# DBE Program?



## Ljtrucking (Jul 10, 2014)

I am new with my Dump Truck business and I came across an article about this program. Anyone knows exactly how this works? Once a construction company win the bid and you are DBE certified then you can get chosen to work on the project through that construction company? Is this program really worth the hassel? Any other advice on how to keep more work coming in and my truck moving?


----------



## Moxley-Kidwell (Jan 28, 2011)

State and federal gc's are always looking to fill minority quotas. You need to get certified first but it could help you get work. They are always looking for the white man in the closet though in the certification process, so if the wife doesn't know jack chit about the truck or business forget it. They will screen the hell out of you, get her a cdl make her a big part of the business or forget it.


----------



## tgeb (Feb 9, 2006)

I'll post this here in the event you miss it in your other post on this same subject.



tgeb said:


> Are you what would be considered a minority owned or otherwise disadvantaged business owner?
> 
> The DBE/WBE programs were setup to "Level the playing field" for those who may have at one time been discriminated against.
> In this day and age I believe there is not a lot of discrimination based upon a persons sex or race, and these programs should be eliminated as they create an unfair advantage for those that loophole their way into Gov. contracts.
> ...


----------



## Tiger Tom (Jul 4, 2014)

everyone I have ever known that was a dbe/wbe had loop holed their way into that classification.


----------



## mrcharles (Sep 27, 2011)

I used to bid exclusively federal work and had to deal a lot with MBE, DBE, WBE, and VBE (Veteran owned). Here is my take on what ones are worth getting.... (I'm not going to voice my opinion if they are good or bad)

- DBE ...also know as small business is useful for small GC's or companies that will contract directly with the owner. The contracts are usually set up specifically for small business where larger firms cannot bid against them. 

- MBE is the hardest quota to hit from a GC bidding standpoint. The required percentage is always the largest percentage required, and has the smallest pool of reputable firms. As a GC this is where you win a job. You have to get good pricing from enough MBE firms. Often I will carry a MBE firm with a higher number than other subs only because I have to hit that percentage. 

- WBE is the easiest to get (because so many guys put the company in their wife's name). It is usually a small percentage required. I never had an issue hitting a WBE goal. 

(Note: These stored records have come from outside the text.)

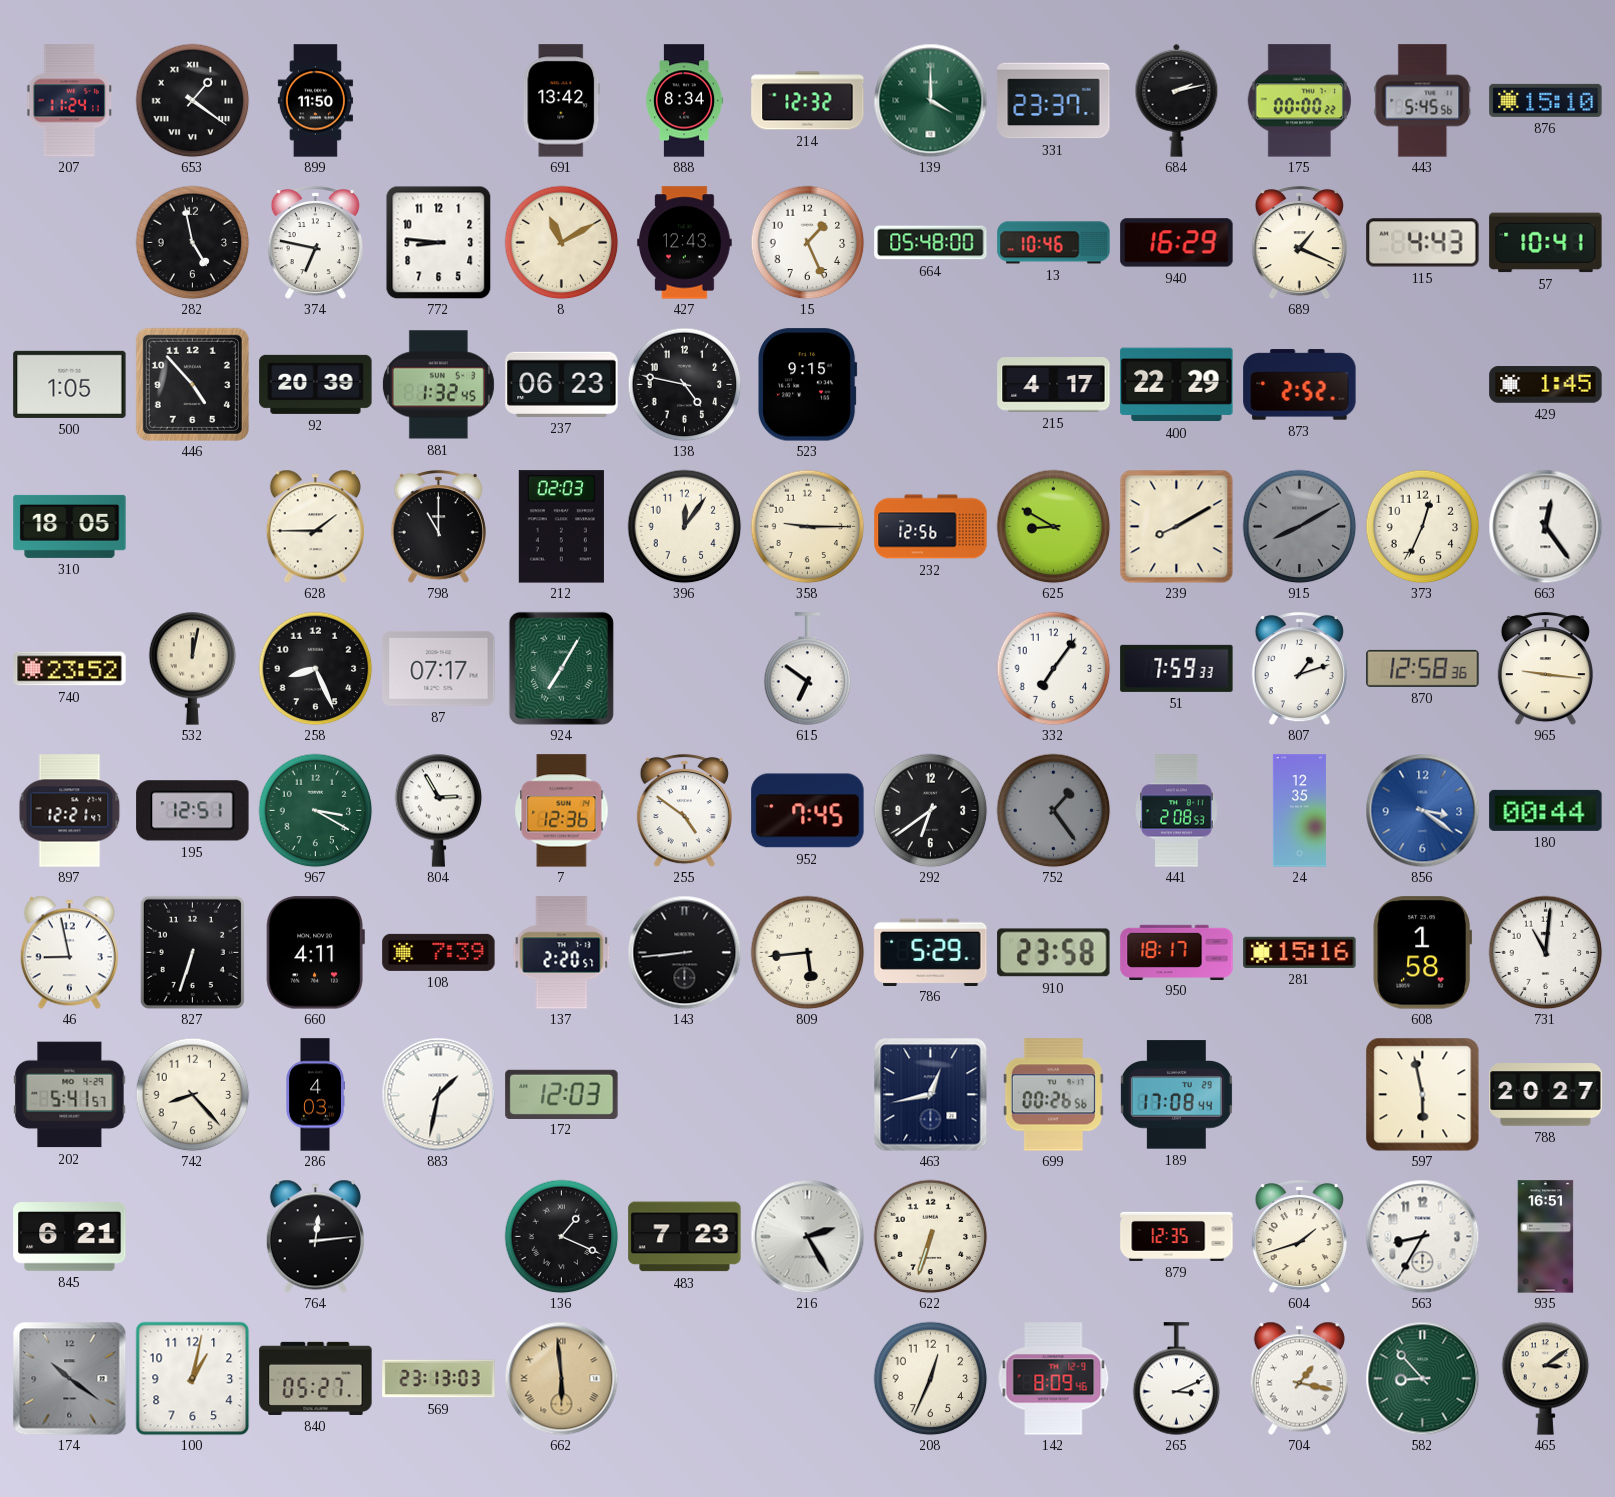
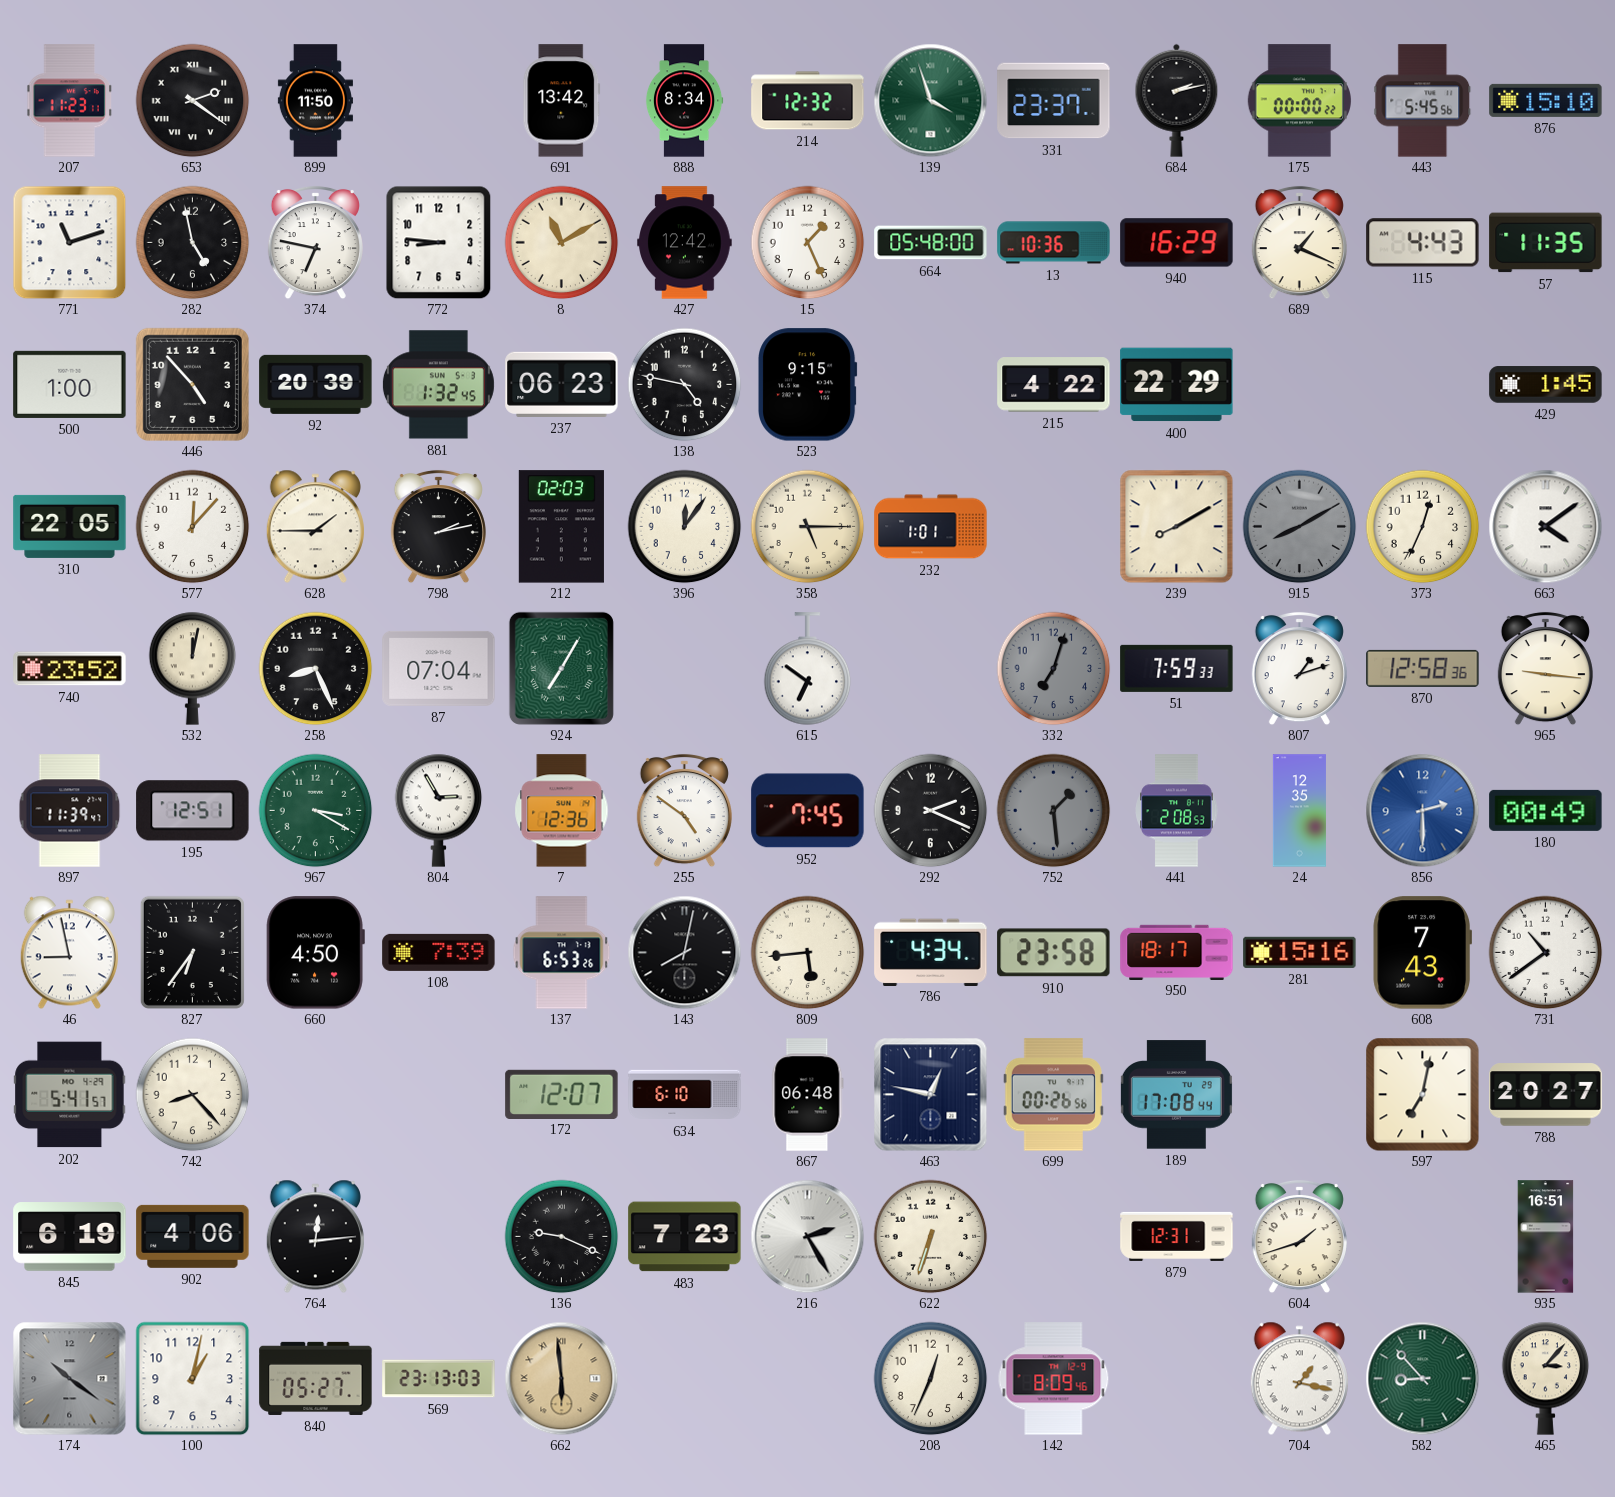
207: 11:24 -> 11:23
653: 1:21 -> 2:21
139: 4:00 -> 3:57
771: none -> 11:12
427: 12:43 -> 12:42
13: 10:46 -> 10:36
57: 10:41 -> 11:35
500: 1:05 -> 1:00
215: 4:17 -> 4:22
873: 2:52 -> none
310: 18:05 -> 22:05
577: none -> 12:07
798: 11:00 -> 2:13
358: 9:15 -> 5:15
232: 12:56 -> 1:01
625: 8:50 -> none
663: 12:24 -> 4:09
87: 07:17 -> 07:04
332: 7:06 -> 7:03
332 dial: white -> grey
897: 12:21 -> 11:39
292: 6:39 -> 2:19
752: 1:24 -> 1:29
856: 3:21 -> 2:30
180: 00:44 -> 00:49
827: 6:33 -> 6:36
660: 4:11 -> 4:50
137: 2:20 -> 6:53
143: 8:44 -> 8:02
786: 5:29 -> 4:34
608: 1:58 -> 7:43
731: 11:01 -> 10:39
286: 4:03 -> none
883: 1:32 -> none
172: 12:03 -> 12:07
634: none -> 6:10
867: none -> 06:48
463: 12:43 -> 12:47
597: 5:58 -> 7:02
845: 6:21 -> 6:19
902: none -> 4:06
136: 1:19 -> 9:19
879: 12:35 -> 12:31
563: 8:35 -> none
265: 3:11 -> none
465: 3:09 -> 3:07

- VBE or Veteran owned company I've never seen on a bid form as a requirement. Which means it doesn't help me get the job or hit my goals. 


One big problem is that there are multiple certifying agencies..... And if you aren't certified for the correct one you don't count toward the other job. If I was a trucking company running dirt I would try to get MBE certified. If you can't get MBE I wouldn't bother with anything else.


----------



## Ljtrucking (Jul 10, 2014)

Did you mean WBE certified? I will be running one truck to start off until I can get jobs more so best one to get certified for is..? Can you be certified for more than one?


----------



## mrcharles (Sep 27, 2011)

Ljtrucking said:


> Did you mean WBE certified? I will be running one truck to start off until I can get jobs more so best one to get certified for is..? Can you be certified for more than one?



If you are going to go for WBE (Women business enterprise) I wouldn't bother. Everyone and their mother has this certification. 

If you can qualify for MBE (Minority business enterprise) it might help you get work. 51% of the company must be owned by a person other than Caucasian. 

Yes you can be certified for more than one. The certifications are not cheap, and they require renewal fairly frequently.


----------



## dayexco (Mar 4, 2006)

the D.O.T, FHA, FMHA CDBG jobs i've bid require a good faith effort in soliciting bids from mbe's, dbe's, wbe's..we have always sent registered letters to subs that are listed in the DOT directory requesting sub bids. some submit, many do not. we also keep their proposals for 5-6 years in case of an audit. you are not forced into using an mbe, etc. if their proposals are out of line price wise. you just need to be able to document your "good faith effort" in soliciting bids from, and hiring those firms.

here's a great FAQ site that will answer a lot of your questions.

http://www.dot.gov/osdbu/disadvantaged-business-enterprise/official-questions-and-answers-26


----------



## owattabuilder (Sep 2, 2013)

many jobs have MBE, DBE targets for them. so that will give you an advantage as long as your pricing is in line with other trucks doing the same thing. most jobs that will require this will be prevailing wage. I avoid them as the extra money I can get per hour does not cover the extra cost of my drivers. If you are an owner operator, these are great jobs as you can get more for your truck per hour and you are not bound to pay yourself the prevailing wage as an owner of the company. AS said before, If your wife is set up as 51% owner, She also needs to perform management duties to meet the DBE requirement. for us, the paperwork and additional cost make it not worth messing with.


----------